## Exercise objective
Output every entry below word for word, without its pictures.

[Stored data entries]
######

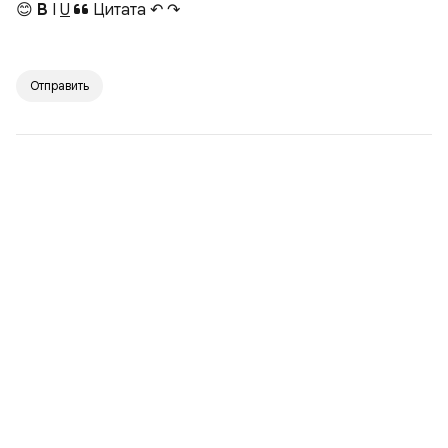
😊
B
I
U
Цитата
↶
↷
Отправить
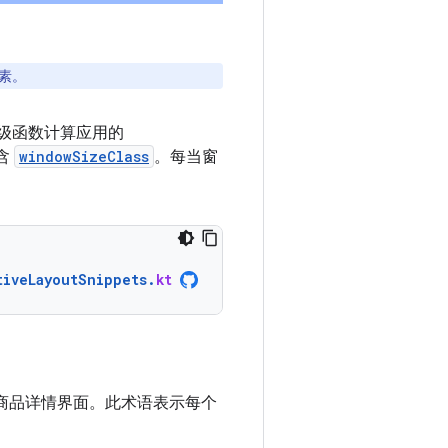
素。
级函数计算应用的
含
windowSizeClass
。每当窗
tiveLayoutSnippets
.
kt
商品详情界面。此术语表示每个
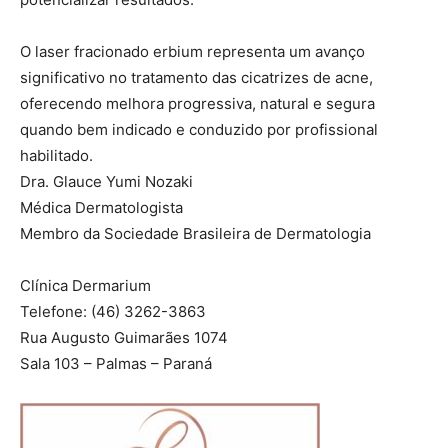
O laser fracionado erbium representa um avanço
significativo no tratamento das cicatrizes de acne,
oferecendo melhora progressiva, natural e segura
quando bem indicado e conduzido por profissional
habilitado.
Dra. Glauce Yumi Nozaki
Médica Dermatologista
Membro da Sociedade Brasileira de Dermatologia
Clínica Dermarium
Telefone: (46) 3262-3863
Rua Augusto Guimarães 1074
Sala 103 – Palmas – Paraná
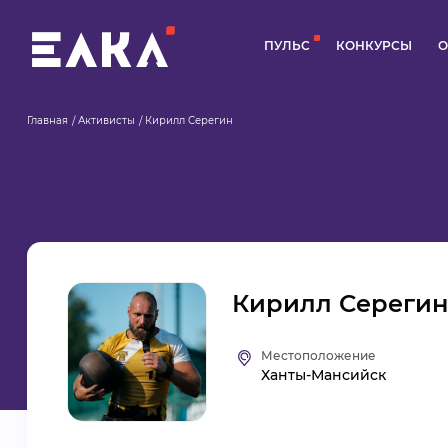
ПУЛЬС
КОНКУРСЫ
О
Главная
Активисты
Кирилл Серегин
Кирилл Серегин
Местоположение
Ханты-Мансийск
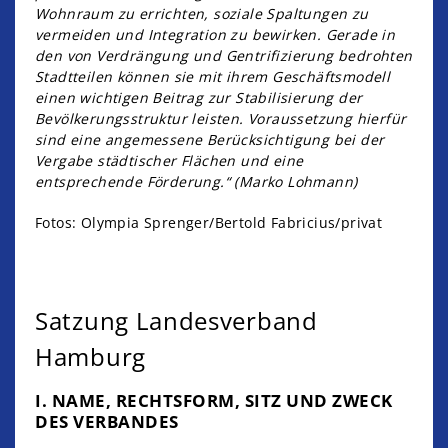
Wohnraum zu errichten, soziale Spaltungen zu
vermeiden und Integration zu bewirken. Gerade in
den von Verdrängung und Gentrifizierung bedrohten
Stadtteilen können sie mit ihrem Geschäftsmodell
einen wichtigen Beitrag zur Stabilisierung der
Bevölkerungsstruktur leisten. Voraussetzung hierfür
sind eine angemessene Berücksichtigung bei der
Vergabe städtischer Flächen und eine
entsprechende Förderung.“ (Marko Lohmann)
Fotos: Olympia Sprenger/Bertold Fabricius/privat
Satzung Landesverband
Hamburg
I. NAME, RECHTSFORM, SITZ UND ZWECK
DES VERBANDES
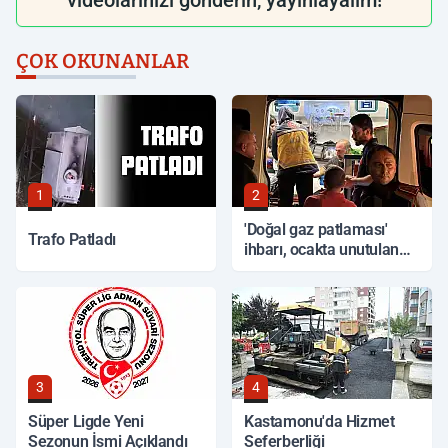
videolarınızı gönderin, yayınlayalım!
ÇOK OKUNANLAR
1
2
'Doğal gaz patlaması'
Trafo Patladı
ihbarı, ocakta unutulan
yemek çıktı
3
4
Süper Ligde Yeni
Kastamonu'da Hizmet
Sezonun İsmi Açıklandı
Seferberliği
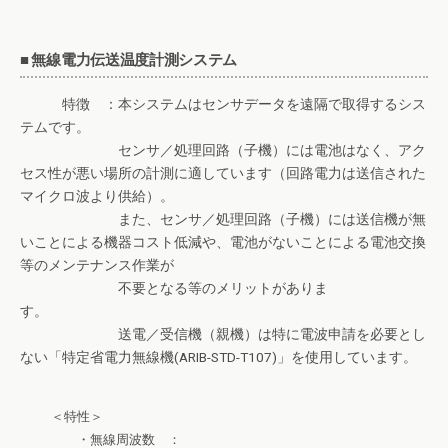
■ 無線電力伝送温度計測システム
特徴 ：本システムはセンサデータを遠隔で取得するシス
テムです。
センサ／処理回路（子機）には電池はなく、アク
セス性が悪い場所の計測に適しています（回路電力は送信された
マイクロ波より供給）。
また、センサ／処理回路（子機）には送信機が無
いことによる機器コスト低減や、電池がないことによる電池交換
等のメンテナンス作業が
不要となる等のメリットがありま
す。
送電／受信機（親機）は特に電波申請を必要とし
ない「特定省電力無線機(ARIB-STD-T107)」を使用しています。
＜特性＞
・無線周波数 ：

######

## Output below
😊
B
I
U
Цитата
↶
↷
Отправить
素。
级函数计算应用的
含
windowSizeClass
。每当窗
tiveLayoutSnippets
.
kt
商品详情界面。此术语表示每个
O laser fracionado erbium representa um avanço
significativo no tratamento das cicatrizes de acne,
oferecendo melhora progressiva, natural e segura
quando bem indicado e conduzido por profissional
habilitado.
Dra. Glauce Yumi Nozaki
Médica Dermatologista
Membro da Sociedade Brasileira de Dermatologia
Clínica Dermarium
Telefone: (46) 3262-3863
Rua Augusto Guimarães 1074
Sala 103 – Palmas – Paraná
ПУЛЬС
КОНКУРСЫ
О
Главная
Активисты
Кирилл Серегин
Кирилл Серегин
Местоположение
Ханты-Мансийск
Wohnraum zu errichten, soziale Spaltungen zu
vermeiden und Integration zu bewirken. Gerade in
den von Verdrängung und Gentrifizierung bedrohten
Stadtteilen können sie mit ihrem Geschäftsmodell
einen wichtigen Beitrag zur Stabilisierung der
Bevölkerungsstruktur leisten. Voraussetzung hierfür
sind eine angemessene Berücksichtigung bei der
Vergabe städtischer Flächen und eine
entsprechende Förderung.“ (Marko Lohmann)
Fotos: Olympia Sprenger/Bertold Fabricius/privat
Satzung Landesverband
Hamburg
I. NAME, RECHTSFORM, SITZ UND ZWECK
DES VERBANDES
videolarınızı gönderin, yayınlayalım!
ÇOK OKUNANLAR
1
2
'Doğal gaz patlaması'
Trafo Patladı
ihbarı, ocakta unutulan
yemek çıktı
3
4
Süper Ligde Yeni
Kastamonu'da Hizmet
Sezonun İsmi Açıklandı
Seferberliği
■ 無線電力伝送温度計測システム
特徴 ：本システムはセンサデータを遠隔で取得するシス
テムです。
センサ／処理回路（子機）には電池はなく、アク
セス性が悪い場所の計測に適しています（回路電力は送信された
マイクロ波より供給）。
また、センサ／処理回路（子機）には送信機が無
いことによる機器コスト低減や、電池がないことによる電池交換
等のメンテナンス作業が
不要となる等のメリットがありま
す。
送電／受信機（親機）は特に電波申請を必要とし
ない「特定省電力無線機(ARIB-STD-T107)」を使用しています。
＜特性＞
・無線周波数 ：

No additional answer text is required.